Activity:
Word for word, restate the listing that follows and leave out the images.

Material to process:

---

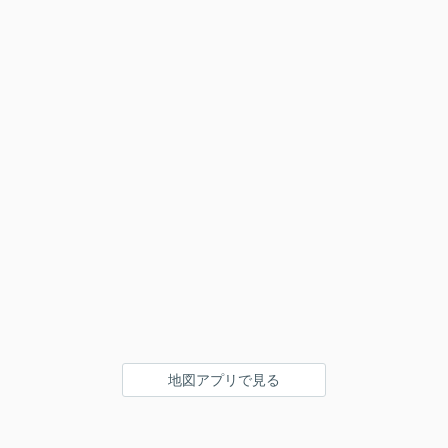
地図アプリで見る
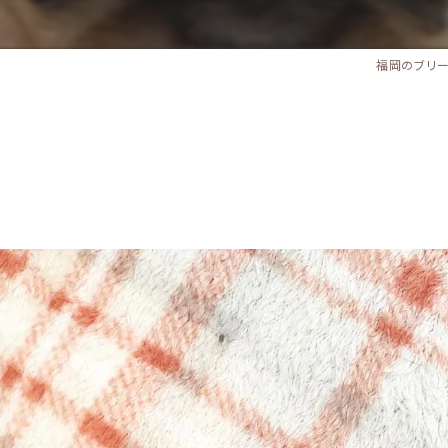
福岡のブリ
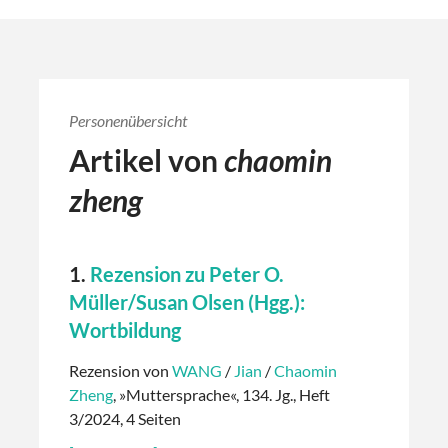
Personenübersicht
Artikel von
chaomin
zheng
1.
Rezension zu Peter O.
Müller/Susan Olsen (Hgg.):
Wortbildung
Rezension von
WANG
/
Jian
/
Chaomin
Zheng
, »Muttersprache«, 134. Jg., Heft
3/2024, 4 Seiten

---

Finished task:
地図アプリで見る
福岡のブリ
Personenübersicht
Artikel von
chaomin
zheng
1.
Rezension zu Peter O.
Müller/Susan Olsen (Hgg.):
Wortbildung
Rezension von
WANG
/
Jian
/
Chaomin
Zheng
, »Muttersprache«, 134. Jg., Heft
3/2024, 4 Seiten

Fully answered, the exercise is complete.